### Stored records
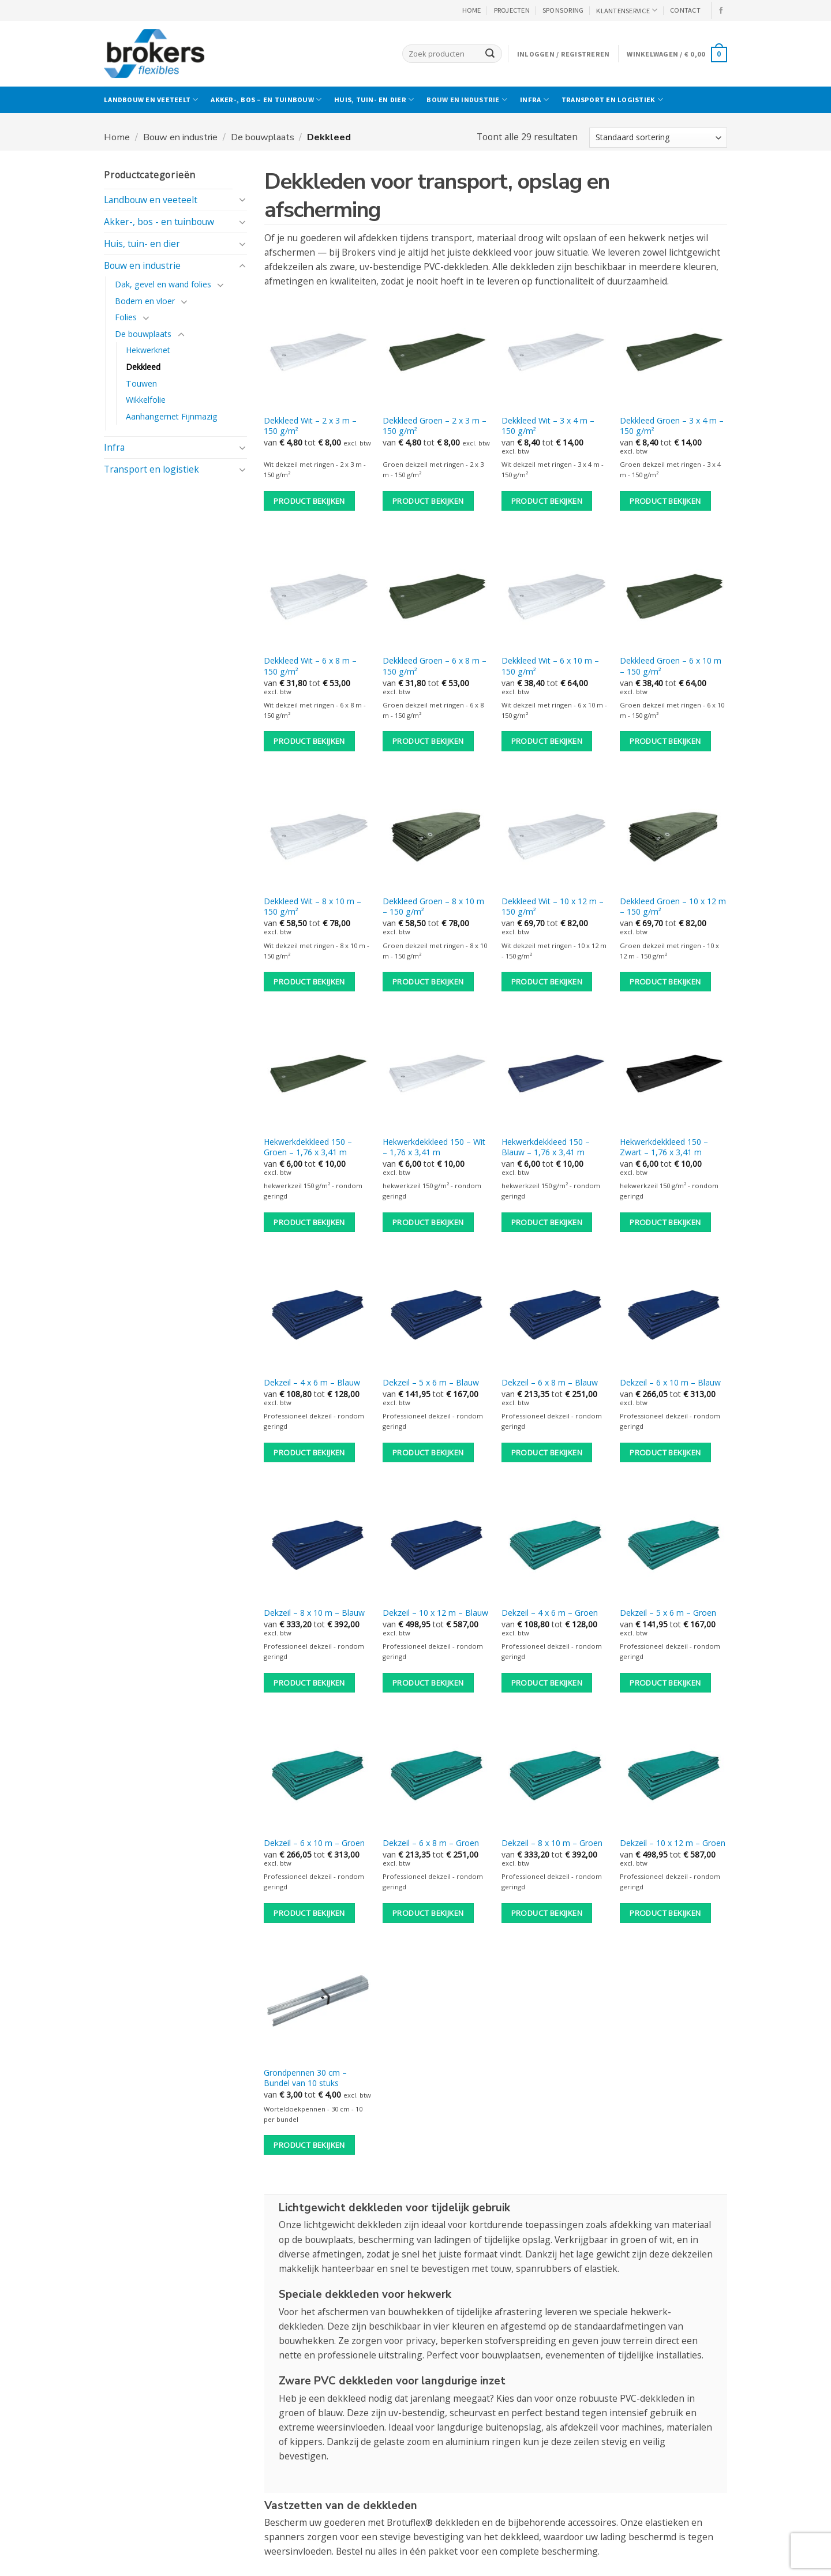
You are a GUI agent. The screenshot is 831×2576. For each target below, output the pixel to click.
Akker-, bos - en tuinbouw (159, 221)
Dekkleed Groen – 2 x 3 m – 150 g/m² (434, 425)
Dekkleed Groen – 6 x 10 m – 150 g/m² (670, 666)
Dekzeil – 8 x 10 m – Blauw (314, 1613)
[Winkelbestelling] (658, 138)
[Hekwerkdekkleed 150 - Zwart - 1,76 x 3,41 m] (673, 1075)
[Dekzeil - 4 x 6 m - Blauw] (317, 1316)
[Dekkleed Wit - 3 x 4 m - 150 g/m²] (555, 354)
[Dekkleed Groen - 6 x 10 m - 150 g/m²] (673, 595)
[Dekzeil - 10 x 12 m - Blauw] (436, 1546)
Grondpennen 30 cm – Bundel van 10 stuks (305, 2078)
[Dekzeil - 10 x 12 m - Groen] (673, 1776)
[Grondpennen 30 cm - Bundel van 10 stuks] (317, 2006)
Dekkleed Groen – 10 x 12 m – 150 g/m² (673, 906)
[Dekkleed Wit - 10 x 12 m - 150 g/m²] (555, 835)
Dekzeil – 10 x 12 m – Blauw (435, 1613)
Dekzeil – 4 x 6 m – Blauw (312, 1382)
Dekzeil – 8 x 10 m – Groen (551, 1843)
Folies (126, 317)
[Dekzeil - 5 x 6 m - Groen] (673, 1546)
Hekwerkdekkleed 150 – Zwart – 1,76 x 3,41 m (664, 1147)
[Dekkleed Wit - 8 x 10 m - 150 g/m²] (317, 835)
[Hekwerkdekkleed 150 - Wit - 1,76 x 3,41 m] (436, 1075)
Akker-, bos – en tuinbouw (266, 99)
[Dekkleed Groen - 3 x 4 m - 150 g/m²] (673, 354)
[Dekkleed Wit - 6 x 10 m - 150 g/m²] (555, 595)
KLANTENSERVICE (626, 10)
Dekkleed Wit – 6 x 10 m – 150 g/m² (550, 666)
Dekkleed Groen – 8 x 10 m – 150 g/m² (433, 906)
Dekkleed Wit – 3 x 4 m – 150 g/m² (547, 425)
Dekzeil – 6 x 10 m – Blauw (670, 1382)
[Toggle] (242, 200)
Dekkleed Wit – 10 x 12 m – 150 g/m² (552, 906)
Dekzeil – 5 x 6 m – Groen (668, 1613)
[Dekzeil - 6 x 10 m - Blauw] (673, 1316)
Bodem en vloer (145, 300)
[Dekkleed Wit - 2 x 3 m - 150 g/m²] (317, 354)
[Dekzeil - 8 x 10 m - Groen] (555, 1776)
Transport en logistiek (612, 99)
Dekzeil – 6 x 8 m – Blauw (549, 1382)
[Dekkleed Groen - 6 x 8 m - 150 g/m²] (436, 595)
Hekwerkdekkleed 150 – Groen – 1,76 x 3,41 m (308, 1147)
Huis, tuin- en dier (374, 99)
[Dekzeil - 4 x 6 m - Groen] (555, 1546)
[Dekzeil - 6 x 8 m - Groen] (436, 1776)
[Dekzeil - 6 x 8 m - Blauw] (555, 1316)
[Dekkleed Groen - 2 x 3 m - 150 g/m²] (436, 354)
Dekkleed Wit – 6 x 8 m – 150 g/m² (310, 666)
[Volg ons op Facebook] (721, 10)
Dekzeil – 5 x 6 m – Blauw (431, 1382)
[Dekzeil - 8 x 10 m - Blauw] (317, 1546)
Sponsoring (563, 10)
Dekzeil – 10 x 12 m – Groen (672, 1843)
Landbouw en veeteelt (151, 99)
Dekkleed (143, 366)
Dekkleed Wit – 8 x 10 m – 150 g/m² (312, 906)
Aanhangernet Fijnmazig (172, 416)
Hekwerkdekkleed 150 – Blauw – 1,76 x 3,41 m (545, 1147)
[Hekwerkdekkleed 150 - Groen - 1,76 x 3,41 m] (317, 1075)
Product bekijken (309, 501)
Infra (534, 99)
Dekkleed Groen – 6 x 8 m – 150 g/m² (434, 666)
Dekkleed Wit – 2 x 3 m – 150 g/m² (310, 425)
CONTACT (685, 10)
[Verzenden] (489, 53)
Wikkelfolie (146, 399)
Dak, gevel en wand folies (163, 284)
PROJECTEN (512, 10)
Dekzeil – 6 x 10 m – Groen (314, 1843)
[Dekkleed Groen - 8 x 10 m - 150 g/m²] (436, 835)
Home (117, 137)
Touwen (141, 383)
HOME (471, 10)
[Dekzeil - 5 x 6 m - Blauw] (436, 1316)
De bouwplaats (262, 137)
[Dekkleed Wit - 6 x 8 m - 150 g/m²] (317, 595)
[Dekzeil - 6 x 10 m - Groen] (317, 1776)
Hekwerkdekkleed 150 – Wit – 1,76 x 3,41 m (434, 1147)
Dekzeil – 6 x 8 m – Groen (431, 1843)
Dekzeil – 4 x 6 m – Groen (549, 1613)
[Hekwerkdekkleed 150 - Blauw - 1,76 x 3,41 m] (555, 1075)
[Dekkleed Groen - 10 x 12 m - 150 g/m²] (673, 835)
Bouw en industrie (466, 99)
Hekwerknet (148, 350)
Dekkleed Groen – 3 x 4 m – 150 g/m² (672, 425)
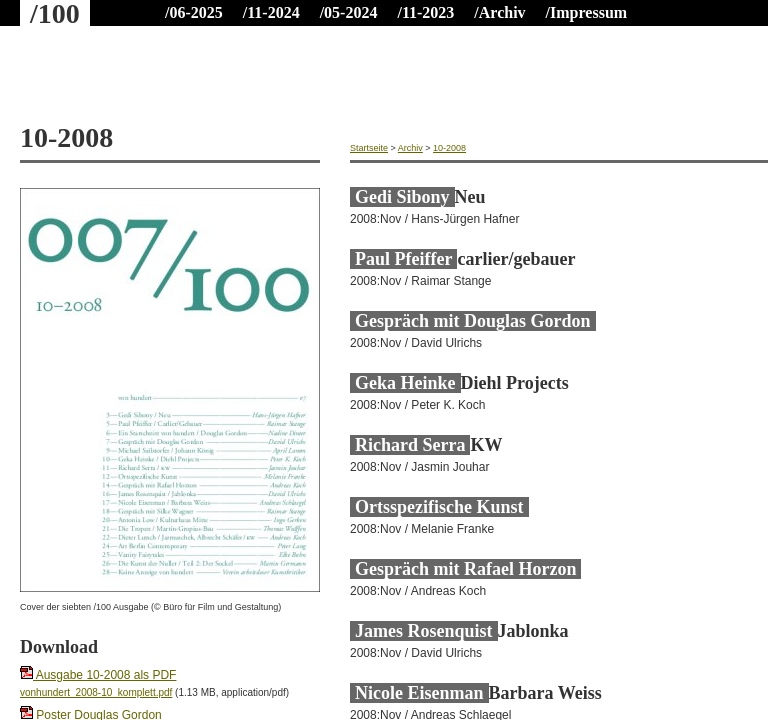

### ACTIVITY
The required output is the stretch of entries above from the line containing "[Hekwerkdekkleed 150 - Zwart" through the line containing "[Dekzeil - 10 x 12 m - Blauw] (436, 1546)", reproduced exactly.

### OUTPUT FOR THIS TASK
[Hekwerkdekkleed 150 - Zwart - 1,76 x 3,41 m] (673, 1075)
[Dekzeil - 4 x 6 m - Blauw] (317, 1316)
[Dekkleed Wit - 3 x 4 m - 150 g/m²] (555, 354)
[Dekkleed Groen - 6 x 10 m - 150 g/m²] (673, 595)
[Dekzeil - 10 x 12 m - Blauw] (436, 1546)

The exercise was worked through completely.